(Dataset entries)
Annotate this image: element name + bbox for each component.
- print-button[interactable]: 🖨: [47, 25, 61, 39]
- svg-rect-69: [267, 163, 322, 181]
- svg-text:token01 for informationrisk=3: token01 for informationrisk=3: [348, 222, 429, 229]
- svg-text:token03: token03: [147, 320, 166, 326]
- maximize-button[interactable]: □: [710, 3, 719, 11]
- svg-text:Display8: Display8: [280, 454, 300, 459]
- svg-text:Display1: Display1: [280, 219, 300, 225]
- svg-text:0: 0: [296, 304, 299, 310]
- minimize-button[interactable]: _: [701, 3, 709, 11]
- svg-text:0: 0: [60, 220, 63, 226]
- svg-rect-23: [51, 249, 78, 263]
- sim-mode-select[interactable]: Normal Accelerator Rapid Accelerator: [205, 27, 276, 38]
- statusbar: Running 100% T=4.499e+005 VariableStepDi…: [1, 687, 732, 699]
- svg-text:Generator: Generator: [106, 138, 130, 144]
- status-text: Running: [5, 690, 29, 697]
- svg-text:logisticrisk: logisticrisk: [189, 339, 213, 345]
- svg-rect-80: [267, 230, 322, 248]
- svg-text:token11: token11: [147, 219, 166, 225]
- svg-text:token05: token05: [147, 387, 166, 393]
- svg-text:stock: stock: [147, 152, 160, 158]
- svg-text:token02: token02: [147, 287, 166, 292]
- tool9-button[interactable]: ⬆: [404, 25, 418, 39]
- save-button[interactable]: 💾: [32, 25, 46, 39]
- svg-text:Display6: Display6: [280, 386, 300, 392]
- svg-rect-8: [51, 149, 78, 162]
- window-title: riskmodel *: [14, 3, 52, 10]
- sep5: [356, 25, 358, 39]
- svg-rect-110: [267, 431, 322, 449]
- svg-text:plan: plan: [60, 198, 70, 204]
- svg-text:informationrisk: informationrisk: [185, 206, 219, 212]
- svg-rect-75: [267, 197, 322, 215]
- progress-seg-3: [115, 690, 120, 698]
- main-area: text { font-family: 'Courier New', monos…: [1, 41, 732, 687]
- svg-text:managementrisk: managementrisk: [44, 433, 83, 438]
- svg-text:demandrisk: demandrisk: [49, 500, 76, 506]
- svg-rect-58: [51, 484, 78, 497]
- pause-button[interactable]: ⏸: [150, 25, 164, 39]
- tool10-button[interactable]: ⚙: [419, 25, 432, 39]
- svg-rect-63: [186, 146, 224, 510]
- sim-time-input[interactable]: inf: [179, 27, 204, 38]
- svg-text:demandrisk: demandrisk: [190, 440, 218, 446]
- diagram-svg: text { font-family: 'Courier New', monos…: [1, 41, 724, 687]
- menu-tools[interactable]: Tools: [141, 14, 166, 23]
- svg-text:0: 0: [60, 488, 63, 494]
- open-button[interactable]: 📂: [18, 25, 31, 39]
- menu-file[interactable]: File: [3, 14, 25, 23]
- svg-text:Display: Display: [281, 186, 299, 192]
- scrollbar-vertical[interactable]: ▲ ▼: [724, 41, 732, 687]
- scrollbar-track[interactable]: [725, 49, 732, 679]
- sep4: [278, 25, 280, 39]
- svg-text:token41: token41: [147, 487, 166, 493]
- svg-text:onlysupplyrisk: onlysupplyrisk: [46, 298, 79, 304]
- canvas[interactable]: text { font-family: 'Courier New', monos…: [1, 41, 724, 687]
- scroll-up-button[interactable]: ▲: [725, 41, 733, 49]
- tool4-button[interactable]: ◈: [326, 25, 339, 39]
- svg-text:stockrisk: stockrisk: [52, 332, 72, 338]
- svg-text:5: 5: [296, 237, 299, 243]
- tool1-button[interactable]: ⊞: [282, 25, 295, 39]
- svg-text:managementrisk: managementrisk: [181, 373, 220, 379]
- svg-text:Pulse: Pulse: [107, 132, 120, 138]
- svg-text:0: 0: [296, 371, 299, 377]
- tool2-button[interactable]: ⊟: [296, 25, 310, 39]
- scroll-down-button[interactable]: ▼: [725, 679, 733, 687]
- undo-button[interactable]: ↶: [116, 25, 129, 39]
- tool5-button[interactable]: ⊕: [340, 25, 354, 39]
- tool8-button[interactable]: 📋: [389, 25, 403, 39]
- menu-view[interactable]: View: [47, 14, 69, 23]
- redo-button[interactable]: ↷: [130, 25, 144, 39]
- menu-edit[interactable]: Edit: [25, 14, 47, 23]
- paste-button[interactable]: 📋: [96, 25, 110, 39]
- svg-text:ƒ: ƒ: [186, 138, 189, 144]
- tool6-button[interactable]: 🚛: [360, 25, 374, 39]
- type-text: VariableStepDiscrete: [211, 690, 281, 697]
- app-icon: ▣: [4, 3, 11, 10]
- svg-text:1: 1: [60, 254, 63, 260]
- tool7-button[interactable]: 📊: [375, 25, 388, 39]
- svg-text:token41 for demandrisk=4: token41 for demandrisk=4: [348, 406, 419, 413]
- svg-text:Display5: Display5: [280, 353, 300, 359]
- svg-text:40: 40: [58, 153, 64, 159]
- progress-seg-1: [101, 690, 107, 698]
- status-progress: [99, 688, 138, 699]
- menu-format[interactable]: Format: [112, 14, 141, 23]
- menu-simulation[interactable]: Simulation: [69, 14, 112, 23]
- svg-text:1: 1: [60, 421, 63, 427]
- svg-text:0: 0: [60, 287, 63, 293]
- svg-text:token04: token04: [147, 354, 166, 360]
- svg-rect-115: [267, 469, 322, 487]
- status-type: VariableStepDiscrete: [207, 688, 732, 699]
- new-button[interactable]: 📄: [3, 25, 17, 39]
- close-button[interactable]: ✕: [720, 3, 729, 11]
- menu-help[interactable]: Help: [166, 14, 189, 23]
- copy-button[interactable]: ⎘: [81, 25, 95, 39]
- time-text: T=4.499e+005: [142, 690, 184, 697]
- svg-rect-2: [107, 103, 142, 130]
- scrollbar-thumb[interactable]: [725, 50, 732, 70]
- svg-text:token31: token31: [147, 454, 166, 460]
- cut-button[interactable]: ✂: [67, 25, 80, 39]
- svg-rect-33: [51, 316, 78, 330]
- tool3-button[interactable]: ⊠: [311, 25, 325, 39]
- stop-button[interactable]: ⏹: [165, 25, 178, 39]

---

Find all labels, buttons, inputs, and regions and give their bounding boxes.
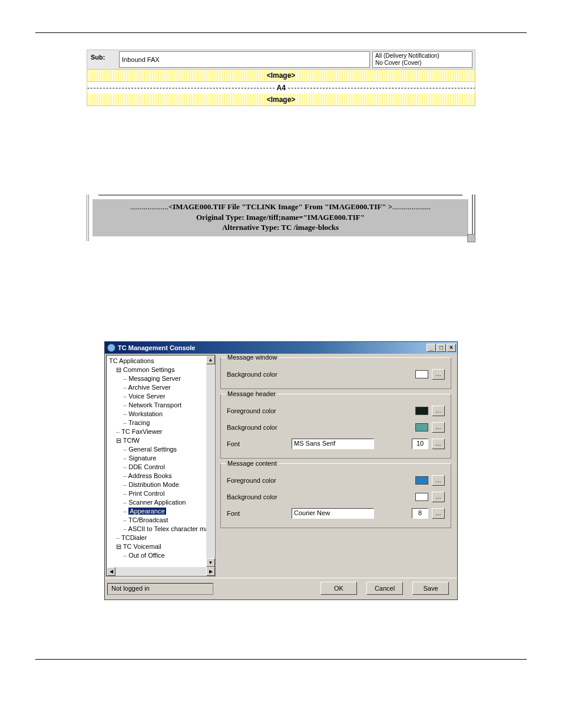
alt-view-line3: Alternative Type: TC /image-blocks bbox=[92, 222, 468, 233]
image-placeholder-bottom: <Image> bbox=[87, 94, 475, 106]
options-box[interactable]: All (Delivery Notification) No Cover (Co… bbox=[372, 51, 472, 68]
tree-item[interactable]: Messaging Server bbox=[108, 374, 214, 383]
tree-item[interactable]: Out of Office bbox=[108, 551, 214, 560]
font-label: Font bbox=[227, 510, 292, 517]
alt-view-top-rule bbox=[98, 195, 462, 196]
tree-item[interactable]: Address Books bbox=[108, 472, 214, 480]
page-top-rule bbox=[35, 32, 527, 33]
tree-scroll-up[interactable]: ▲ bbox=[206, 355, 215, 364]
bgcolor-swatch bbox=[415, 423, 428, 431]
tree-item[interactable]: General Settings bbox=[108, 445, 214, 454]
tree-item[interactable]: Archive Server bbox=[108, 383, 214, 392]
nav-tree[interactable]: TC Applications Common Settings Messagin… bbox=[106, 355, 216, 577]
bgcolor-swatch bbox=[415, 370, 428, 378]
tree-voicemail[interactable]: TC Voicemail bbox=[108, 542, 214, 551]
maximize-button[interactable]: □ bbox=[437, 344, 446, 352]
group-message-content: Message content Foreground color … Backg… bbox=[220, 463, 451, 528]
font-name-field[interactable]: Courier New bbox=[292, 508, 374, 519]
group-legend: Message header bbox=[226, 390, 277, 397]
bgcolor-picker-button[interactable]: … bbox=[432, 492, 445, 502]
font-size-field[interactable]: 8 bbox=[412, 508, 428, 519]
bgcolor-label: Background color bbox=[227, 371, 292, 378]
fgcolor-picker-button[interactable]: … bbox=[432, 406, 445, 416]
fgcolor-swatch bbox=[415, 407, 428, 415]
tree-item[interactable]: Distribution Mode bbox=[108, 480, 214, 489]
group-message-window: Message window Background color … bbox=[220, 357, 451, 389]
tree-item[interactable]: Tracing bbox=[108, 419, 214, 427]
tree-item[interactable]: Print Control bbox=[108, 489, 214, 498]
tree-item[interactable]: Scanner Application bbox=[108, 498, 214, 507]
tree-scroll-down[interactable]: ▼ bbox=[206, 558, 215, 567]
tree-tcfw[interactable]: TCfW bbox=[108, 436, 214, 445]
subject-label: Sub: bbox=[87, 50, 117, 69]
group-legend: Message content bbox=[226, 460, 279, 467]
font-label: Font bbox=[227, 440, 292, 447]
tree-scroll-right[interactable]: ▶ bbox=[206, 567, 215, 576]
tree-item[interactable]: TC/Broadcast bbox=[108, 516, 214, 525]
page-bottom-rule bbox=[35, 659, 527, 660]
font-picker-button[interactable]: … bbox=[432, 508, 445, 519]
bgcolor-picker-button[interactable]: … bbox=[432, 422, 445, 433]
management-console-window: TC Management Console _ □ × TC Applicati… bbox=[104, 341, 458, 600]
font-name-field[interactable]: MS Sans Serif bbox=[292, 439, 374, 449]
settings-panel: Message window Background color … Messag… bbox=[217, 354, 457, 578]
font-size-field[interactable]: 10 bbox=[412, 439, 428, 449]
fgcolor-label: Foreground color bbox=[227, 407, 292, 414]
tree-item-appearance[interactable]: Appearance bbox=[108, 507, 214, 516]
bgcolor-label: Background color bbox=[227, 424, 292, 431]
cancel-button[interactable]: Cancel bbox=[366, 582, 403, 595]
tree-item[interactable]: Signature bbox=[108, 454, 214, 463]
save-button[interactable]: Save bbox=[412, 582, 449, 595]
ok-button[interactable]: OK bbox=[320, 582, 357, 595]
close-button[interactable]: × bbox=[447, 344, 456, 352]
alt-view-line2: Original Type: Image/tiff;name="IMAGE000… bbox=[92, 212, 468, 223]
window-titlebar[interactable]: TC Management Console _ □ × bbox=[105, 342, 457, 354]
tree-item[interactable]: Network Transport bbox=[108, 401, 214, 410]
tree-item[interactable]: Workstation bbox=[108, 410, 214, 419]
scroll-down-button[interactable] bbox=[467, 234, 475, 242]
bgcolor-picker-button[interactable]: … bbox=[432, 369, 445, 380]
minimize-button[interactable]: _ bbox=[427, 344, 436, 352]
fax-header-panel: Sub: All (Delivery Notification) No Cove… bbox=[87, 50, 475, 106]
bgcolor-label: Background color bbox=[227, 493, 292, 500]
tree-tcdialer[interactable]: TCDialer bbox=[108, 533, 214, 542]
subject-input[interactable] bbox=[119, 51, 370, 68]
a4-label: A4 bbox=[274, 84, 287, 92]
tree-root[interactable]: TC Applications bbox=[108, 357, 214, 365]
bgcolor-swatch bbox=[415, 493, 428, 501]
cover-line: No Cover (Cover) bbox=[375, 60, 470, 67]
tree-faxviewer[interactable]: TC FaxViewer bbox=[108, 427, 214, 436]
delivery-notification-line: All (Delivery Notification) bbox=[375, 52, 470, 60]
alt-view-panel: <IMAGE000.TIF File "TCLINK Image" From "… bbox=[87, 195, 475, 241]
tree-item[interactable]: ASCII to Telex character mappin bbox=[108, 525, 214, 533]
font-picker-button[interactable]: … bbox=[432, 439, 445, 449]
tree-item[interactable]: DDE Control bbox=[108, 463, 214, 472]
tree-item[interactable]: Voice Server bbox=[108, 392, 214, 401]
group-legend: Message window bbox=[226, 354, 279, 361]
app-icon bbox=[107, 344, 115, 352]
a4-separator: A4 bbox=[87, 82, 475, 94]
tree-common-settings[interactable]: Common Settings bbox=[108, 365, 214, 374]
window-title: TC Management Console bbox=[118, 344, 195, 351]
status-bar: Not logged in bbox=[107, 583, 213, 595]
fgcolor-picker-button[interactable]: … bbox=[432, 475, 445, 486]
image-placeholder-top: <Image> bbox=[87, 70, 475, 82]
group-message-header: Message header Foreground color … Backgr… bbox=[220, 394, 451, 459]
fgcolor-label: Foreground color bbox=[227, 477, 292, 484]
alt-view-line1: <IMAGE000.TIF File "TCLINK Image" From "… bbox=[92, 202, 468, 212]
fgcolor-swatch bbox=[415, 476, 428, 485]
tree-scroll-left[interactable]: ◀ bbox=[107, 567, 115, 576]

EXERCISE REQUIREMENTS -
Each line in the data that holds the string "legend" must be returned.

SOLUTION TO THE PROBLEM -
group-legend: Message header bbox=[226, 390, 277, 397]
group-legend: Message content bbox=[226, 460, 279, 467]
group-legend: Message window bbox=[226, 354, 279, 361]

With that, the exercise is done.